What would you think about that? Should make it much less intense for
Intel systems.

I tested the above, which you sent me as patch version v2-2.

By default, my Intel i5-10600K has 4 idle states:

$ grep . /sys/devices/system/cpu/cpu7/cpuidle/state*/name
/sys/devices/system/cpu/cpu7/cpuidle/state0/name:POLL

This active polling state type worries me a bit. We don't have
such on our platforms.
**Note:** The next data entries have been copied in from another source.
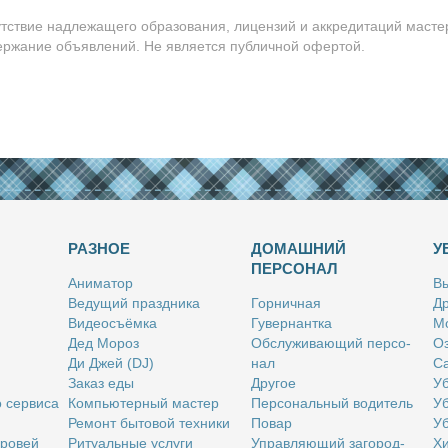
утствие надлежащего образования, лицензий и аккредитаций масте
держание объявлений. Не является публичной офертой.
РАЗНОЕ
ДОМАШНИЙ
У
ПЕРСОНАЛ
Ани­ма­тор
Вы
Ве­ду­щий празд­ни­ка
Гор­нич­ная
Др
Ви­део­съём­ка
Гу­вер­нант­ка
Мо
Дед Мо­роз
Об­слу­жи­ва­ю­щий пер­со­
Оз
Ди Джей (DJ)
нал
Са
За­каз еды
Дру­гое
Уб
о сер­ви­са
Ком­пью­тер­ный ма­стер
Пер­со­наль­ный во­ди­тель
Уб
Ре­монт бы­то­вой тех­ни­ки
По­вар
Уб
бро­вей
Ри­ту­аль­ные услу­ги
Управ­ля­ю­щий за­го­род­
Хи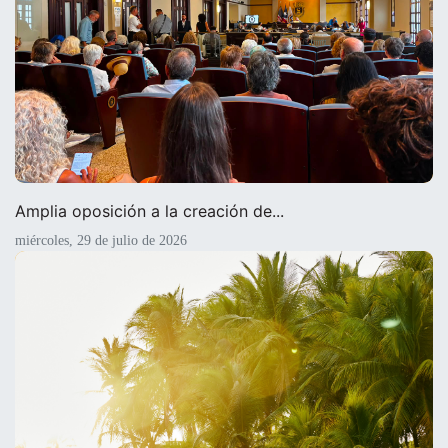
Amplia oposición a la creación de...
miércoles, 29 de julio de 2026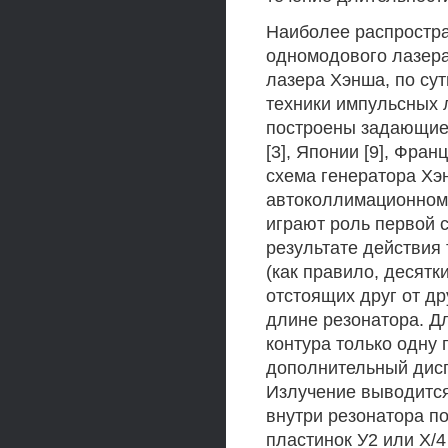
Наиболее распростра
одномодового лазера 
лазера Хэнша, по сут
техники импульсных 
построены задающие
[3], Японии [9], Фран
схема генератора Хэ
автоколлимационном
играют роль первой с
результате действия
(как правило, десятк
отстоящих друг от д
длине резонатора. Дл
контура только одну
дополнительный дисп
Излучение выводится
внутри резонатора п
пластинок У2 или Х/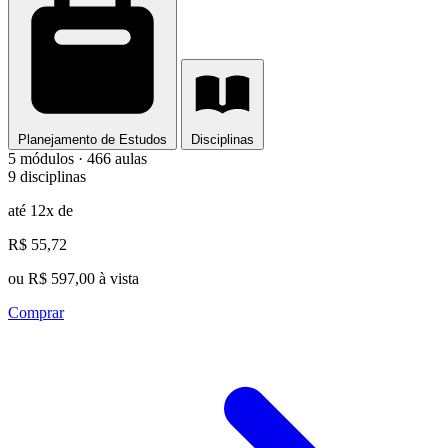
Planejamento de Estudos
Disciplinas
5 módulos · 466 aulas
9 disciplinas
até 12x de
R$ 55,72
ou R$ 597,00 à vista
Comprar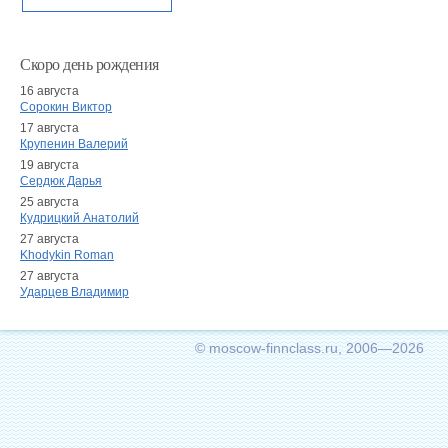
Скоро день рождения
16 августа
Сорокин Виктор
17 августа
Крупенин Валерий
19 августа
Сердюк Дарья
25 августа
Кудрицкий Анатолий
27 августа
Khodykin Roman
27 августа
Ударцев Владимир
© moscow-finnclass.ru, 2006—2026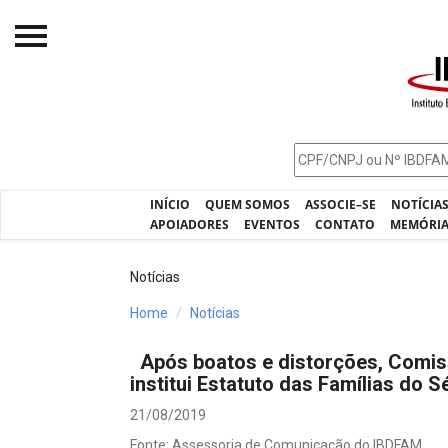
Início
O IBDFAM
Notícias
INÍCIO
QUEM SOMOS
ASSOCIE–SE
NOTÍCIA
Artigos
APOIADORES
EVENTOS
CONTATO
MEMÓRI
Publicações
Notícias
Jurisprudência
Home
Notícias
Pós-Graduação
Após boatos e distorções, Comis
Eleições
institui Estatuto das Famílias do S
Processos - IBDFAM
21/08/2019
Fonte: Assessoria de Comunicação do IBDFAM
Our shallowest idle state is really different.
We don't have active polling and there is no need for such.

/sys/devices/system/cpu/cpu7/cpuidle/state1/name:C1_ACPI
/sys/devices/system/cpu/cpu7/cpuidle/state2/name:C2_ACPI
/sys/devices/system/cpu/cpu7/cpuidle/state3/name:C3_ACPI

Idle driver governor legend:
teo: the normal teo idle governor
menu: the normal menu idle governor
util or v1: the original patch
util-v2 or v2: V2 of the patch
util-v2-2 or v2-2: the suggestion further up in this thread.

Test 1: Timer based periodic:

A load sweep from 0 to 100%, then 100% to 0, first 73 hertz, then 113,
211,347 and finally 401 hertz work/sleep frequency. Single thread.

This 'Single thread' worries me a bit as well. Probably the
task don't migrate at all over CPUs, or very unlikely.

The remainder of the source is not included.